Traditionally, Point-of-Sale (or POS) systems at numerous US retail outlets were “locked down” Windows devices running a minor set of applications geared toward their function – phoning the sale and processing a deal with the Credit Card merchant or bank. Modern Point of Sale terminals are basically PC’s that run email applications, internet browsers and remote desktop tools in addition to their transaction software applications. To be reasonable, they are almost always released behind a firewall, but are still ripe for exploit. The very best defenses can and will be breached if the target is important enough. For instance, push-button control tools utilized for management and upgrading of the Point of Sale systems are typically hijacked by hackers for their gains.

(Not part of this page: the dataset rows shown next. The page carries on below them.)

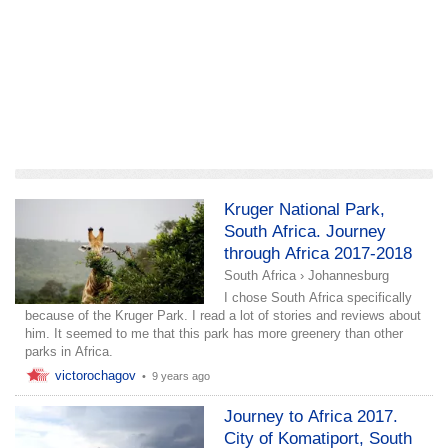
add a story
Kruger National Park,
South Africa. Journey
through Africa 2017-2018
South Africa
›
Johannesburg
I chose South Africa specifically
because of the Kruger Park. I read a lot of stories and reviews about
him. It seemed to me that this park has more greenery than other
parks in Africa.
victorochagov
•
9 years ago
Journey to Africa 2017.
City of Komatiport, South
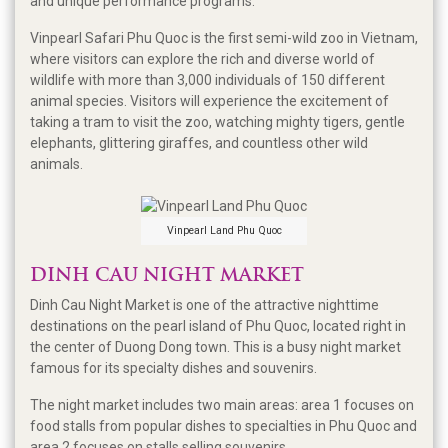
and unique performance programs.
Vinpearl Safari Phu Quoc is the first semi-wild zoo in Vietnam,
where visitors can explore the rich and diverse world of
wildlife with more than 3,000 individuals of 150 different
animal species. Visitors will experience the excitement of
taking a tram to visit the zoo, watching mighty tigers, gentle
elephants, glittering giraffes, and countless other wild
animals.
Vinpearl Land Phu Quoc
DINH CAU NIGHT MARKET
Dinh Cau Night Market is one of the attractive nighttime
destinations on the pearl island of Phu Quoc, located right in
the center of Duong Dong town. This is a busy night market
famous for its specialty dishes and souvenirs.
The night market includes two main areas: area 1 focuses on
food stalls from popular dishes to specialties in Phu Quoc and
area 2 focuses on stalls selling souvenirs.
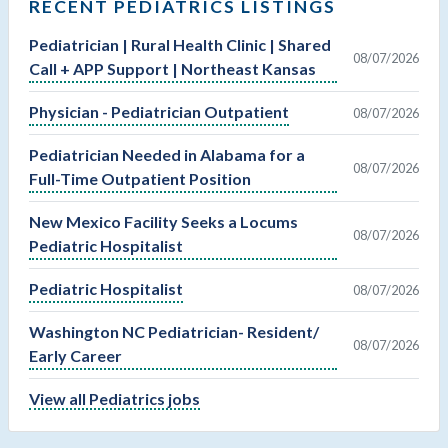
RECENT PEDIATRICS LISTINGS
Pediatrician | Rural Health Clinic | Shared
08/07/2026
Call + APP Support | Northeast Kansas
Physician - Pediatrician Outpatient
08/07/2026
Pediatrician Needed in Alabama for a
08/07/2026
Full-Time Outpatient Position
New Mexico Facility Seeks a Locums
08/07/2026
Pediatric Hospitalist
Pediatric Hospitalist
08/07/2026
Washington NC Pediatrician- Resident/
08/07/2026
Early Career
View all Pediatrics jobs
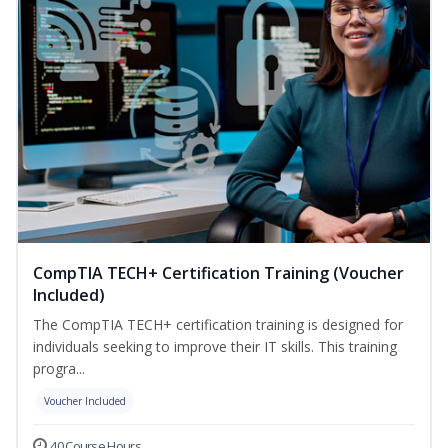
CompTIA TECH+ Certification Training (Voucher
Included)
The CompTIA TECH+ certification training is designed for
individuals seeking to improve their IT skills. This training
progra...
Voucher Included
40 Course Hours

The credit card or payment processing network is a totally separate, air-gapped, and encrypted network. So how did hackers manage to take the charge card data? They took the data while it remained in memory on the Point of Sale terminal while the payment process was being carried out. Even if sellers do not store credit card information, the data can be in an unencrypted state on the POS machine while the payment deal is verified. Memory-scraping Point of Sale malware such as PoSeidon, FindPOS, FighterPOS, and PunKey are used by the data burglars to gather the payment card info in its unencrypted state. The data is then typically encrypted and recovered by the hackers or sent to the Internet where it’s retrieved by the thieves.

Ziften’s service provides continuous endpoint visibility that can find and remediate these kinds of hazards. Ziften’s MD5 hash analysis can identify new and suspicious procedures or.dll files running in the POS environment. Ziften can likewise eliminate the procedure and gather the binary for more action or analysis. It’s also possible to discover POS malware by notifying to Command and Control traffic. Ziften’s integrated Risk Intel and Customized Threat Feed alternatives permits consumers to alert when POS malware talks to C&C nodes. Finally, Ziften’s historical data permits consumers to kick start the forensic assessment of how the malware got in, what it did after it was set up, and executed and other devices are infected.

It’s past time for retailers to step up the game and try to find brand-new services to protect their customers’ payment cards.